01 - In a small bowl, whisk together the olive oil, lemon juice, minced garlic, salt, and black pepper. Place the chicken breasts in a shallow dish, pour the marinade over them, and let rest for 15 minutes while preparing the remaining ingredients.
02 - Preheat a grill or grill pan to medium-high heat. Lightly brush the cut sides of the peach halves with olive oil.
03 - Grill the marinated chicken breasts for 5 to 7 minutes per side, until fully cooked through and the juices run clear. Transfer to a plate and rest for 5 minutes before slicing thinly against the grain.

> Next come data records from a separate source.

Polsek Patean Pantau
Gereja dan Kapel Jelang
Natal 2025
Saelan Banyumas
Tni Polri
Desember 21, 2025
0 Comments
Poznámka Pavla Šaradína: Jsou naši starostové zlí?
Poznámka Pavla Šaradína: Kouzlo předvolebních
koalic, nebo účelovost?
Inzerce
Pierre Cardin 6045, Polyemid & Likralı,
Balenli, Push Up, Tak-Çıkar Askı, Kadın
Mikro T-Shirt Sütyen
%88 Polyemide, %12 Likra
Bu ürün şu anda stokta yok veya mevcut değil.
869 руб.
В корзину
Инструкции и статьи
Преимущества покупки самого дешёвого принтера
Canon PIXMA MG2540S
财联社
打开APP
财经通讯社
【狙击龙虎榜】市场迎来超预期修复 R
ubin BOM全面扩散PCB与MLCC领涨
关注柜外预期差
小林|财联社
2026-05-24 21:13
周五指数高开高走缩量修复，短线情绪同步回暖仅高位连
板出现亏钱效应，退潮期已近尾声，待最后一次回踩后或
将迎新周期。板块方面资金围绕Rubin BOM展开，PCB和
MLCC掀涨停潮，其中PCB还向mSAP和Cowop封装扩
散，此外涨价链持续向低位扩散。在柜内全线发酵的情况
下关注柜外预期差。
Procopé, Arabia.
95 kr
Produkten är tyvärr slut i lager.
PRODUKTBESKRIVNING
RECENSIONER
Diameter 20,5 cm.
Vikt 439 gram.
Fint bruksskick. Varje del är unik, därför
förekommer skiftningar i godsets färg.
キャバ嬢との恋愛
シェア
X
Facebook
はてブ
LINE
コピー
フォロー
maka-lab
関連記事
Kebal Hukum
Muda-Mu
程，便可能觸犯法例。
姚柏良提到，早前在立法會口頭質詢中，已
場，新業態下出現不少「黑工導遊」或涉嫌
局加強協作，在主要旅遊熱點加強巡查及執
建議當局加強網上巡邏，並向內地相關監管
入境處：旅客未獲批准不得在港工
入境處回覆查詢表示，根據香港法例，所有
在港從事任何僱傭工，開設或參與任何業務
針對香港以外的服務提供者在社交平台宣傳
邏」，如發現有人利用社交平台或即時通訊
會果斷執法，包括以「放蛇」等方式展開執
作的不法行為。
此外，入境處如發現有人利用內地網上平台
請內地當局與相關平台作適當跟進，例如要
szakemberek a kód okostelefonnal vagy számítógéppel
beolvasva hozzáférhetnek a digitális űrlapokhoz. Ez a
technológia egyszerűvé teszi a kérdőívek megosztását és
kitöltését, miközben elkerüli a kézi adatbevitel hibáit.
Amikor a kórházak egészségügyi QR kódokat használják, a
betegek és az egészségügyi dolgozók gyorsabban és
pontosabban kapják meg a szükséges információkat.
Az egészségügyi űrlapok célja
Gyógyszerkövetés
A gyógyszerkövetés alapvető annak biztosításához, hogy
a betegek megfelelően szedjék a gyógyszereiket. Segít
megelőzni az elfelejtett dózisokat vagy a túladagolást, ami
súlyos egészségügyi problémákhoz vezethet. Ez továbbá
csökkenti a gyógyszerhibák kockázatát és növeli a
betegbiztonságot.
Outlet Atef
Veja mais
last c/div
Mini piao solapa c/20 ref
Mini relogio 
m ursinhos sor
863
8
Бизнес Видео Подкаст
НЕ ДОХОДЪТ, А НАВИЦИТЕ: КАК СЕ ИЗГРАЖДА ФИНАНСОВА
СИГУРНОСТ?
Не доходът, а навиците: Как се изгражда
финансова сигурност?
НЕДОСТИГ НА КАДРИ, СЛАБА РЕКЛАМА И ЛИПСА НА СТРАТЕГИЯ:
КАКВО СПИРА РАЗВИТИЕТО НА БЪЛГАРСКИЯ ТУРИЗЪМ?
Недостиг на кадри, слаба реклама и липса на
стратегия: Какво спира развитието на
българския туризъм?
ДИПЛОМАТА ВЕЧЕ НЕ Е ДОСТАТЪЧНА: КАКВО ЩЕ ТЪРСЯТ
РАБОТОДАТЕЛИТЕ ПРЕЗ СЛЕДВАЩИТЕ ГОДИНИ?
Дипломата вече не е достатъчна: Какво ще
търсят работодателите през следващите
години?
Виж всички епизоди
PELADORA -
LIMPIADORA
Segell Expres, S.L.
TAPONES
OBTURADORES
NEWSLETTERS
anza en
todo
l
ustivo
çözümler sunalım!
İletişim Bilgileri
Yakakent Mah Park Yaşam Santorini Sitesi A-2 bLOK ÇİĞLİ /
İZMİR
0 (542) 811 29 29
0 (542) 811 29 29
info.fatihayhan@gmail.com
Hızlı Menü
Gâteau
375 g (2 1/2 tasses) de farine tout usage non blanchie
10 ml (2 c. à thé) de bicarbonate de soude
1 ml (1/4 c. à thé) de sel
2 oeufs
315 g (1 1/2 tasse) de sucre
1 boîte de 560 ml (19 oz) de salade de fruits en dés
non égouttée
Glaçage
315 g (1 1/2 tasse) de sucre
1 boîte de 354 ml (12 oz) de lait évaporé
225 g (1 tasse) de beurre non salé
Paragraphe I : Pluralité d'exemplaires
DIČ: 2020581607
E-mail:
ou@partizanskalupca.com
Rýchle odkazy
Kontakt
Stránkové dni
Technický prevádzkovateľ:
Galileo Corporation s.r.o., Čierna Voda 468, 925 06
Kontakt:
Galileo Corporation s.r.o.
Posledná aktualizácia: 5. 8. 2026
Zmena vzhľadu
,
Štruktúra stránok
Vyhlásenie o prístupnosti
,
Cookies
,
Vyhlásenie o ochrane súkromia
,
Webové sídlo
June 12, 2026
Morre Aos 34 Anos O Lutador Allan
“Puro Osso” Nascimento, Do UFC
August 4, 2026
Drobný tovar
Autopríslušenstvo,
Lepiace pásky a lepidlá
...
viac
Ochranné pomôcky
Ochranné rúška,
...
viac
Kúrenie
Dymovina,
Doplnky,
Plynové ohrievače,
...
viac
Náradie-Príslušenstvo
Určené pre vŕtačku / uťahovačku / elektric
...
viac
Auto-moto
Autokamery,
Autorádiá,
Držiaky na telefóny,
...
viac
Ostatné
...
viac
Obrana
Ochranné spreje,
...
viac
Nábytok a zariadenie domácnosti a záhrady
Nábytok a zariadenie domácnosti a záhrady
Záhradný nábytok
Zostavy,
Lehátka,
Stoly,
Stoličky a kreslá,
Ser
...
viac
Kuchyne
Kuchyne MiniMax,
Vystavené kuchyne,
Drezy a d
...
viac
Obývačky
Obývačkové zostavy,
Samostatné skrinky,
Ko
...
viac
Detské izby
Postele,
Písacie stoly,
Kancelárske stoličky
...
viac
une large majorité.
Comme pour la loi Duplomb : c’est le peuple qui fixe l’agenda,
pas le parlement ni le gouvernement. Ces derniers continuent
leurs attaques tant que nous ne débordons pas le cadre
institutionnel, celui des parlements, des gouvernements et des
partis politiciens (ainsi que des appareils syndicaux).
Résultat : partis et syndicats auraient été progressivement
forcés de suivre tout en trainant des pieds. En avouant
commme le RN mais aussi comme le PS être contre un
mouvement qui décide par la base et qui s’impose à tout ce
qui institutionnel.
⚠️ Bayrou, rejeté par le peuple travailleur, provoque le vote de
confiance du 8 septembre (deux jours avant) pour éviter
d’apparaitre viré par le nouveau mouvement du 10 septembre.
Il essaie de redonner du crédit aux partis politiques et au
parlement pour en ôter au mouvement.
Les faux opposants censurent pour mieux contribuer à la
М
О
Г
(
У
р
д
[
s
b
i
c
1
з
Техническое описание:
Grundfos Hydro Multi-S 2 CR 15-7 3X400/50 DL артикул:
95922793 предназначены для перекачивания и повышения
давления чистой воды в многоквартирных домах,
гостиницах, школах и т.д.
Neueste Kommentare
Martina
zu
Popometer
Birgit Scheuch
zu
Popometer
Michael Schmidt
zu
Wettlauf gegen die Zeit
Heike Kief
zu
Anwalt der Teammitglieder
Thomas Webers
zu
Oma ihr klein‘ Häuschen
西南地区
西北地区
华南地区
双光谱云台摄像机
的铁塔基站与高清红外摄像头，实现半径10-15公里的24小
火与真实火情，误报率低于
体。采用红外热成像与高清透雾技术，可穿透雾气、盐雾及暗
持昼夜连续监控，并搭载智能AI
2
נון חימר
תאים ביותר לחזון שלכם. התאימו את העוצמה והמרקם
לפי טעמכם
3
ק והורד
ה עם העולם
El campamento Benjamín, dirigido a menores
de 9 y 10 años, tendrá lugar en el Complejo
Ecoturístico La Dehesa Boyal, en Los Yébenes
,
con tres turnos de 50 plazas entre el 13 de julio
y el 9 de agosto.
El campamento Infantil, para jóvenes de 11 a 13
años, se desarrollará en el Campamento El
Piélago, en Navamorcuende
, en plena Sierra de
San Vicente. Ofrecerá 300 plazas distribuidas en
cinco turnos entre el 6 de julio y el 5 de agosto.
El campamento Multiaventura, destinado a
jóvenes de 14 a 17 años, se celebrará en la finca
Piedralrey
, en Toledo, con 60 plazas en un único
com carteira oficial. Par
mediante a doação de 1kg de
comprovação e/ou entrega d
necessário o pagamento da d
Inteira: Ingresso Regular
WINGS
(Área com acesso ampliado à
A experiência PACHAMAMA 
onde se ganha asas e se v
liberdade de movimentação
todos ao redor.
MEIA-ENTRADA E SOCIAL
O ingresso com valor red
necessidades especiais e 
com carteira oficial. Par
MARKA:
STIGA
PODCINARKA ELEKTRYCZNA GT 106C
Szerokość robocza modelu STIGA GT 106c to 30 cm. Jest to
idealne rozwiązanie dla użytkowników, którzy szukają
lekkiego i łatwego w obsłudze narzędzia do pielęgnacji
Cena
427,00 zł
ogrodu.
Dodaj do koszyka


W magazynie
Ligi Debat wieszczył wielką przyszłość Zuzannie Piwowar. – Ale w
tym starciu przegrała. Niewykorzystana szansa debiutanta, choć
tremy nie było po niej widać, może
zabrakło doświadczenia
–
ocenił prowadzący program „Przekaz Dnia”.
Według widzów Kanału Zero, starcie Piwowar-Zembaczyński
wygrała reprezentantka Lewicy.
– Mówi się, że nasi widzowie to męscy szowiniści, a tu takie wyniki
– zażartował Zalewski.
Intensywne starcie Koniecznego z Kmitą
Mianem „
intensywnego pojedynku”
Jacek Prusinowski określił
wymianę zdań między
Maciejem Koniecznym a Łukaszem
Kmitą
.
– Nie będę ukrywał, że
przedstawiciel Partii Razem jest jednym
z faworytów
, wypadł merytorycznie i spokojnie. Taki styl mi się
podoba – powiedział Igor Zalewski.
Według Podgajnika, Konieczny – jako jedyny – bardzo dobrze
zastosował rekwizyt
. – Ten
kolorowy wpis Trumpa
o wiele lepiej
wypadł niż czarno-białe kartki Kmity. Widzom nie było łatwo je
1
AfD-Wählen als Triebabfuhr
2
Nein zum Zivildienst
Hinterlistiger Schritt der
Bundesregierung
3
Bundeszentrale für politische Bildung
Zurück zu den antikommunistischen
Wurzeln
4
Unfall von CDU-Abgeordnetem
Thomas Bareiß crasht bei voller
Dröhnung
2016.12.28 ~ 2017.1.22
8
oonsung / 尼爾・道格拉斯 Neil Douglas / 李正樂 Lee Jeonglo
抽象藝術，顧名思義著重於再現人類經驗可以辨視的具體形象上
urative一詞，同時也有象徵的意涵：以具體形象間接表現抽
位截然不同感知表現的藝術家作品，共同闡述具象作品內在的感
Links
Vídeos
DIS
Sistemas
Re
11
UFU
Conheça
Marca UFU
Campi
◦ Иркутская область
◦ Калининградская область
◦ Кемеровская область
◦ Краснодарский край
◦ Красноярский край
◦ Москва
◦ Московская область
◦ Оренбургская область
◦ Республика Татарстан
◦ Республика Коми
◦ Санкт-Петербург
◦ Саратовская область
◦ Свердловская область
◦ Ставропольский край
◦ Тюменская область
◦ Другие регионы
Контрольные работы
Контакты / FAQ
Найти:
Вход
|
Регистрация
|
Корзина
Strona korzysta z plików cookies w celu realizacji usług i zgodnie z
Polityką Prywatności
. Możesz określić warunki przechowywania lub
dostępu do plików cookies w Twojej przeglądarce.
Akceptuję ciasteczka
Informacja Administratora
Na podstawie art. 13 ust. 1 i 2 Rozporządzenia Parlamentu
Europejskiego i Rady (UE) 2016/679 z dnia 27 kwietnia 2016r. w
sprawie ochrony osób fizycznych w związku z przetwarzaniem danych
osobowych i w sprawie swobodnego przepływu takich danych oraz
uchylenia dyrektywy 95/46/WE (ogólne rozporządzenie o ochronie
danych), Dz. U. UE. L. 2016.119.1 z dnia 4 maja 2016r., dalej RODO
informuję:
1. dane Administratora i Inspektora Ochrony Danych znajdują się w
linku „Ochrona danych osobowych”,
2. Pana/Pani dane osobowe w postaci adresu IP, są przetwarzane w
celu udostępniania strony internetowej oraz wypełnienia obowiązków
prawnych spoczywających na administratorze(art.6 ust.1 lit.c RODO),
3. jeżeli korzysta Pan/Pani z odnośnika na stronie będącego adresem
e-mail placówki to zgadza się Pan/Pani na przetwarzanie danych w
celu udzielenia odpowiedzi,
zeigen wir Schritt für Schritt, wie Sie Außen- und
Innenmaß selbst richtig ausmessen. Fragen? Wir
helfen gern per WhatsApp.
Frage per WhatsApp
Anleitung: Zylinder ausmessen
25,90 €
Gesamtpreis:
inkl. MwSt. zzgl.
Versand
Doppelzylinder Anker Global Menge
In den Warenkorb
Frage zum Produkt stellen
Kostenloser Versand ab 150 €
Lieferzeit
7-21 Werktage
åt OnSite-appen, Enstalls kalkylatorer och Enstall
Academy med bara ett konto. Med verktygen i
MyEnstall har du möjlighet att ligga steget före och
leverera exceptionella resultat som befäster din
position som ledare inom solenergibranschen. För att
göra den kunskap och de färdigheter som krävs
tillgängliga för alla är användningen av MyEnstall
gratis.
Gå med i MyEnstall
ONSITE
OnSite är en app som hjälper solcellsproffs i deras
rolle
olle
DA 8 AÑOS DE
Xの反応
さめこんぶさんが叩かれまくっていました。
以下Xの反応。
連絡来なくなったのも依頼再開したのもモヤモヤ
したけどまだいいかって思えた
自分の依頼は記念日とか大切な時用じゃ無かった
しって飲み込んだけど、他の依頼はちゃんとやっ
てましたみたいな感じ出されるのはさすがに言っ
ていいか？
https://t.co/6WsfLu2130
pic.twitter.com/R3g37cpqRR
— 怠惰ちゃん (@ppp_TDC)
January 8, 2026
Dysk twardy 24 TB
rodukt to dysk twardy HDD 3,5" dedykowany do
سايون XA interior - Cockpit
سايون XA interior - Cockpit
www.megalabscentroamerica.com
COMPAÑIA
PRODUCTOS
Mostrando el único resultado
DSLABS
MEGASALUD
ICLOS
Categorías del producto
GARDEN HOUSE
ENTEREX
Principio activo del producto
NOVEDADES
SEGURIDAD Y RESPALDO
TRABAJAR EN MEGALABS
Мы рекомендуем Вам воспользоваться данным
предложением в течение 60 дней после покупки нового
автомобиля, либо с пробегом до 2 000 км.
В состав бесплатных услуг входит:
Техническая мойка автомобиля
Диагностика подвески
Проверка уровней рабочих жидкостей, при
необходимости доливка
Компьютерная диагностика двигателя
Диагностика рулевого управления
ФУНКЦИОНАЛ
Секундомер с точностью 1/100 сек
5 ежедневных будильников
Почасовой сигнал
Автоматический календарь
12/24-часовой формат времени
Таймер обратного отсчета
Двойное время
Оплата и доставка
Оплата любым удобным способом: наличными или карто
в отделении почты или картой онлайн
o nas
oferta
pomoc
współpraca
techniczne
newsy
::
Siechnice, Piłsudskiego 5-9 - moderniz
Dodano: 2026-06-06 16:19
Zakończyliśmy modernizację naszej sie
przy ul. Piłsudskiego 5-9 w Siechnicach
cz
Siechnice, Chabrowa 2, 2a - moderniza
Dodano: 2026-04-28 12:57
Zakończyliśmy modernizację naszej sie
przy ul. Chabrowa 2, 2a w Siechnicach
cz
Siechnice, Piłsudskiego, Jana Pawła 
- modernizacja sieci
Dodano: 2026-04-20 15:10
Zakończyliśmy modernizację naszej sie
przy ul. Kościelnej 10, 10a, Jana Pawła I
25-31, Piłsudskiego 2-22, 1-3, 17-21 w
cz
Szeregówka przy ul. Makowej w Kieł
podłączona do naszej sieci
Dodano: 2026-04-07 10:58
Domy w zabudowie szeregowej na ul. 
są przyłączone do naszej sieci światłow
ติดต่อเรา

04 - Place the peach halves cut side down on the grill and cook for 2 to 3 minutes until distinct grill marks form and the flesh softens slightly. Remove from the grill and slice each half into wedges.
05 - Place the chopped kale in a large salad bowl. Sprinkle with a pinch of salt and massage the leaves firmly with your hands for 1 to 2 minutes until they darken in color and become tender.
06 - Add the sliced grilled chicken, peach wedges, torn basil, torn mint, sliced red onion, and toasted almonds to the bowl with the kale.
07 - Whisk together the extra-virgin olive oil, white balsamic vinegar, honey, and Dijon mustard in a small bowl until fully emulsified. Season with salt and pepper to taste.
08 - Pour the dressing over the salad and toss gently to coat all the ingredients evenly. Top with crumbled feta cheese if desired and serve immediately.